**TASK DESCRIPTION**
Everything from the line holding "Kreuzfahrten" through the final line of the records is to be transcribed exactly, except pictures, and nothing beyond that.

**RECORDS FOR THIS TASK**

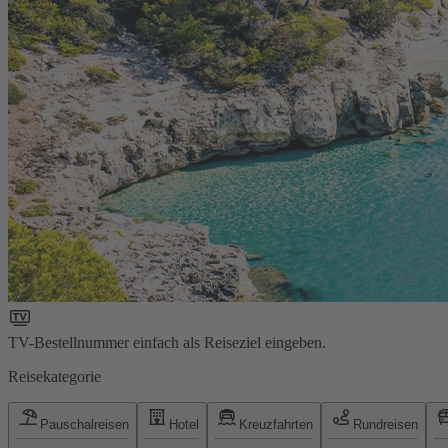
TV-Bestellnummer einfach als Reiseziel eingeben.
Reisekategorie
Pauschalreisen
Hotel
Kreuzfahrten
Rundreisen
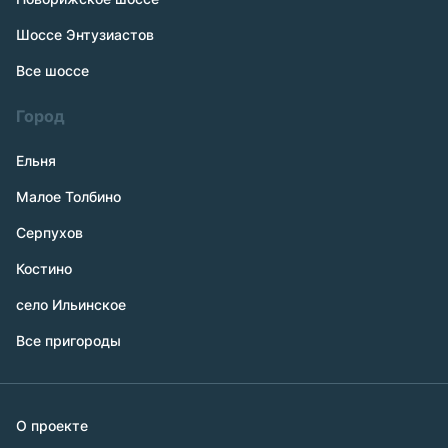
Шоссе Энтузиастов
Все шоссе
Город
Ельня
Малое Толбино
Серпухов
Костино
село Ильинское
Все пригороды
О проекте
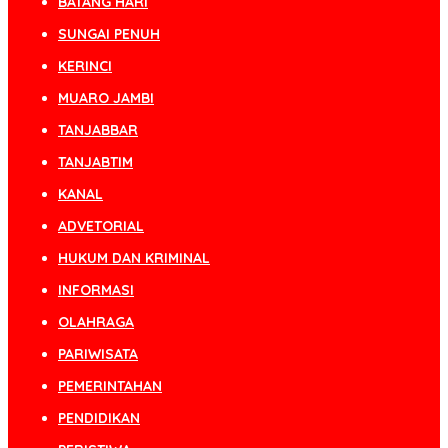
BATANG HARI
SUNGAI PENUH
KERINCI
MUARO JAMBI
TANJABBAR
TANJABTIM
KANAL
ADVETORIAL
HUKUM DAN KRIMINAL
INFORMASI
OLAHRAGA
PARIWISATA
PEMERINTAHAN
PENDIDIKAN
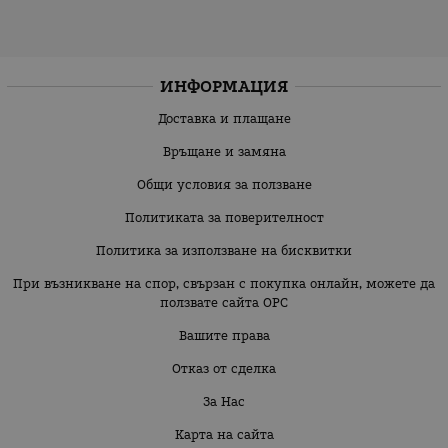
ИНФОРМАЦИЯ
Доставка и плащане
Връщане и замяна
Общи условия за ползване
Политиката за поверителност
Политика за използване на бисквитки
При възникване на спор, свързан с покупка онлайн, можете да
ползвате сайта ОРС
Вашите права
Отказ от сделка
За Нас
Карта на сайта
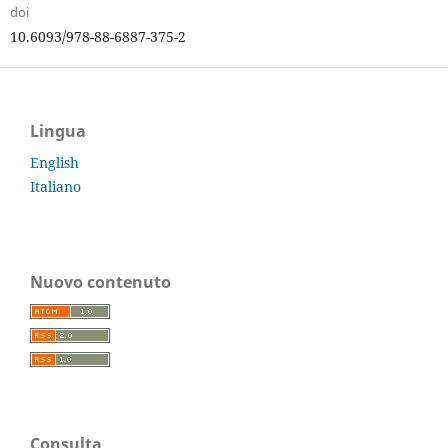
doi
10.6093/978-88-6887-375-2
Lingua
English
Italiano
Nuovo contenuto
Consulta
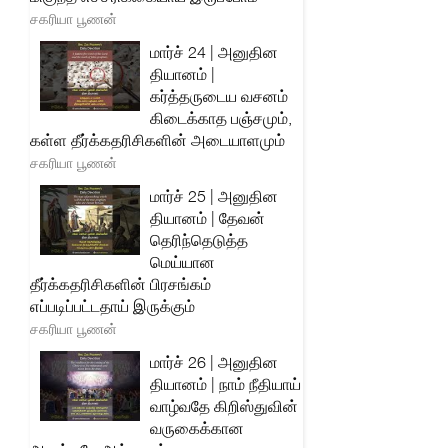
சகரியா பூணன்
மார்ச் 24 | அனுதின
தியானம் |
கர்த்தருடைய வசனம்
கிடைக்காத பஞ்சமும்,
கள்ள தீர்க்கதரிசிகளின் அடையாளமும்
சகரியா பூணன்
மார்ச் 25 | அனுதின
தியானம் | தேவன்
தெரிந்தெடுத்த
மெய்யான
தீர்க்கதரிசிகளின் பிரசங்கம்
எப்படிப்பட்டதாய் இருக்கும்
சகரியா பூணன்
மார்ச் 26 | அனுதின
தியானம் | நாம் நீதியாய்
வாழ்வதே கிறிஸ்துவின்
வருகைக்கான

**SOLUTION TO THE PROBLEM**
Kreuzfahrten
Rundreisen
Шоссе Энтузиастов
Все шоссе
Город
Ельня
Малое Толбино
Серпухов
Костино
село Ильинское
Все пригороды
О проекте
BATANG HARI
SUNGAI PENUH
KERINCI
MUARO JAMBI
TANJABBAR
TANJABTIM
KANAL
ADVETORIAL
HUKUM DAN KRIMINAL
INFORMASI
OLAHRAGA
PARIWISATA
PEMERINTAHAN
PENDIDIKAN
ИНФОРМАЦИЯ
Доставка и плащане
Връщане и замяна
Общи условия за ползване
Политиката за поверителност
Политика за използване на бисквитки
При възникване на спор, свързан с покупка онлайн, можете да
ползвате сайта ОРС
Вашите права
Отказ от сделка
За Нас
Карта на сайта
doi
10.6093/978-88-6887-375-2
Lingua
English
Italiano
Nuovo contenuto
Consulta
சகரியா பூணன்
மார்ச் 24 | அனுதின
தியானம் |
கர்த்தருடைய வசனம்
கிடைக்காத பஞ்சமும்,
கள்ள தீர்க்கதரிசிகளின் அடையாளமும்
சகரியா பூணன்
மார்ச் 25 | அனுதின
தியானம் | தேவன்
தெரிந்தெடுத்த
மெய்யான
தீர்க்கதரிசிகளின் பிரசங்கம்
எப்படிப்பட்டதாய் இருக்கும்
சகரியா பூணன்
மார்ச் 26 | அனுதின
தியானம் | நாம் நீதியாய்
வாழ்வதே கிறிஸ்துவின்
வருகைக்கான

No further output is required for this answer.